The expression levels of LEP, ADIPOQ, RBP4, DPP4, CXCL8 and TNF-α were relatively increased in individuals in Group 2 compared to those in Group 1

Ten individuals were selected from each group, and their whole blood was extracted to isolate PBMCs. LEP and ADIPOQ levels within PBMCs were measured using WB. As shown in Fig. 8A-B, LEP (P = 0.0469) and ADIPOQ (P = 0.0175) expression was relatively upregulated in the PBMCs of Group 2 individuals in comparison with Group 1 individuals. In addition, blood samples were collected from 12 individuals in each group and separated into plasma. We assessed the expression levels of LEP, ADIPOQ, RBP4, DPP4, CXCL8 (also known as IL-8) and TNF-α in the plasma of both groups using ELISA. According to Fig. 8C, while the difference in plasma LEP level was not significant (P = 0.2633) between groups, Group 2 individuals displayed apparently increased plasma ADIPOQ (P = 0.0255), RBP4 (P = 0.0158), DPP4 (P = 0.0244), IL-8 (P = 0.018) and TNF-α (P = 0.0055) levels than Group 1 individuals. It was found that there was relative consistency in the expression levels of adipokines in both PBMCs and plasma among middle-aged and elderly individuals in this cross-sectional study, thereby indicating that adipokine expression may be crucial for skeletal muscle function and BMD.

Fig. 8
figure 8

(A) The expression of LEP and ADIPOQ in PBMCs of included participants in Group 1 (n = 10) and Group 2 (n = 10). β-actin was used as the internal reference gene. (B) Relative expression of LEP and ADIPOQ in PBMCs measured by WB (n = 10 each). (C) The plasma levels of LEP, ADIPOQ, RBP4, DPP4, IL-8 and TNF-α were measured by ELISA in Group 1 (n = 12) and Group 2 (n = 12). P values were 2-sided, and values < 0.05 were considered to be significantly important. Abbreviations: LEP, leptin; ADIPOQ, adiponectin; SMM, skeletal muscle mass; PBMCs, peripheral blood mononuclear cells; WB, western blotting; RBP4, retinol binding protein 4; DPP4, dipeptidyl peptidase 4; IL-8, interleukin-8; TNF-α, tumor necrosis factor-α

Discussion

Both sarcopenia and osteoporosis are linked with numerous negative outcomes, including fractures, falls, hospitalization or disability [16]. Given the global aging population, it is important to investigate the mechanism between skeletal muscle function and BMD to establish effective clinical decision-making strategies. Previous research has demonstrated a relationship between inflammation, skeletal muscle and BMD [2, 17,18,19]. The objective of this study was to explore the potential correlation between adipokines, skeletal muscle function and BMD. The results revealed a significant correlation between these factors. Middle-aged and elderly individuals with lower skeletal muscle function and BMD had higher expression levels of LEP, ADIPOQ, RBP4, DPP4 and inflammatory markers, suggesting that adipokines may play a role in the activation of inflammation and lead to the development of sarcopenia and osteoporosis.

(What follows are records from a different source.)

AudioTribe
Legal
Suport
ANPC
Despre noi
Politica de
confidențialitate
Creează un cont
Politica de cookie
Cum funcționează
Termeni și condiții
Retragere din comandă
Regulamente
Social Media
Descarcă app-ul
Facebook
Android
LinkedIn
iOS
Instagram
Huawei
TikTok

Our cross-sectional study found a significant association between skeletal muscle content, skeletal muscle function and BMD. Specifically, higher levels of SMM and worse skeletal muscle function were related to decreased BMD and a higher osteoporosis risk. These findings support the notion that aging skeletal muscle is strongly linked to osteoporosis, which is mentioned in some articles. Simon et al. investigated the relationship between skeletal muscle function and bone microarchitecture in females. They discovered a significant correlation between skeletal muscle strength, cortical bone thickness, and bone cortical area, highlighting the importance of assessing muscle function in evaluating fracture risk [20]. Kuriyama et al. examined the correlation between skeletal muscle and osteoporosis among middle-aged and old people in Japan and found that male subjects with lower SMM were more likely to develop osteoporosis [21].

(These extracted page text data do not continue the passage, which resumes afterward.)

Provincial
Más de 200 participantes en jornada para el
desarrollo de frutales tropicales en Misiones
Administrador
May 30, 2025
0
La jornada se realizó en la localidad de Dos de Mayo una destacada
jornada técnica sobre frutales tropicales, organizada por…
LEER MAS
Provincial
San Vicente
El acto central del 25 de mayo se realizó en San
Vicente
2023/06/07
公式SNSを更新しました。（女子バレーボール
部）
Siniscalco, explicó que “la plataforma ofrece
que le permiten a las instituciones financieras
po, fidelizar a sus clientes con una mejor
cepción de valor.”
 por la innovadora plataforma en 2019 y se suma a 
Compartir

The relationships between inflammatory markers (IL-6, IL-8, CRP and TNF-α) and various parameters related to fat, skeletal muscle and BMD were also investigated. Our findings revealed that higher levels of inflammatory markers are generally associated with increased body fat mass, decreased grip strength, decreased SMM and higher BMD in these individuals, which aligned with the observed expression condition of adipokines. IL-6, working as a pro-inflammatory factor, can selectively stimulate protein degradation and promote fat synthesis in human skeletal muscle [22]. TNF-α is secreted by both adipose tissue and skeletal muscle, and its presence can hinder muscle protein synthesis by promoting insulin resistance [23]. In addition, IL-6 and TNF-α can enhance the bone resorption capacity of PBMCs, stimulate the formation of osteoclasts and contribute to the development of osteoporosis [24]. IL-8 and CRP are nonspecific inflammatory markers. Several clinical studies have established a significant correlation between elevated levels of IL-8 and CRP and conditions such as obesity, sarcopenia, and osteoporosis [25]. However, CRP in this study was not correlated with body fat mass, grip strength or SMM, which may be attributable to its lower sensitivity in predicting fat or skeletal muscle compared with IL-6 [26, 27].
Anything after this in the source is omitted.